EAC applauds regulatory change for Biomass Plant, calls for shutdown of Port Hawkesbury Biomass Plant by 2018.

FOR IMMEDIATE RELEASE
Monday, April 11, 2016

K’JIPUKTUK (Halifax) – The Ecology Action Centre is applauding the provincial government’s recent decision to remove the outrageous “must run” regulation for the Port Hawkesbury Biomass Plant.
 

Forest biomass mix for the Port Hawkesbury biomass plant
Forest biomass mix for the Port Hawkesbury biomass plant

“This is a good and necessary first step in addressing the issue of forest biomass” says EAC Wilderness Coordinator Raymond Plourde. “To call it “green energy” is a fundamentally fraudulent claim. There is nothing environmentally friendly about cutting down and burning our forests to generate highly expensive and terribly inefficient electricity.  Primary harvesting for forest biomass does nothing to reduce our greenhouse gas emissions, is adding significant damage to our already highly stressed forest ecosystems and it needs to be dialed way back”.

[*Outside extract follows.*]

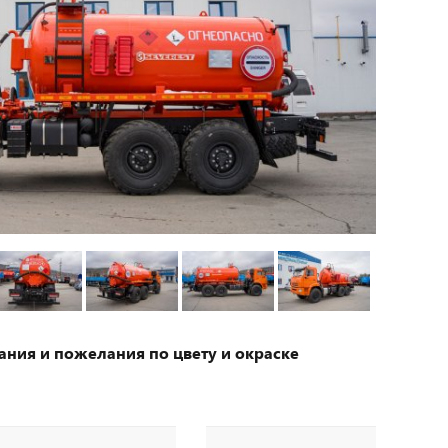
ания и пожелания по цвету и окраске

The use of forest biomass for energy production was originally sold to Nova Scotians as a good use of so-called “waste wood” – sawdust and bark and other leftover material from sawmills. But instead, Nova Scotia has seen the rise of a new wave of large-scale clearcutting – or “primary harvesting” - to feed big biomass electricity plants both here and abroad.

The Centre is calling on the government to finish the job by:

•    Removing primary forest biomass from the official list of renewable energy sources.
•    Restrict the practice of “primary” forest harvesting for biomass for electricity generation and prohibit the export of forest biomass for electricity generation in other countries.
•    Make a plan to decommission the Port Hawkesbury biomass plant in 2018 when renewable energy from Muskrat Falls comes online.
 
“This huge new consumptive pressure on our forests is threatening the viability of the value-added hardwood industry, driving up firewood prices and driving down forest harvesting practices to a new low” says EAC Forestry Coordinator Matt Miller. “ To address the threat that biomass harvesting poses to the health of Nova Scotia’s forests, we need to improve the regulatory framework for forest harvesting to significantly reduce clearcutting and eliminate harvesting of tree tops and branches for biomass.”
 
“Research shows the amount of carbon pollution associated with electricity generated from primary forest biomass is similar to pollution from burning coal,” says Catherine Abreu, EAC Energy Coordinator.  “We have the perfect opportunity coming up in 2018, when renewable energy will start flowing from Muskrat Falls, to finish the job and shut the Port Hawkesbury Biomass plant down.”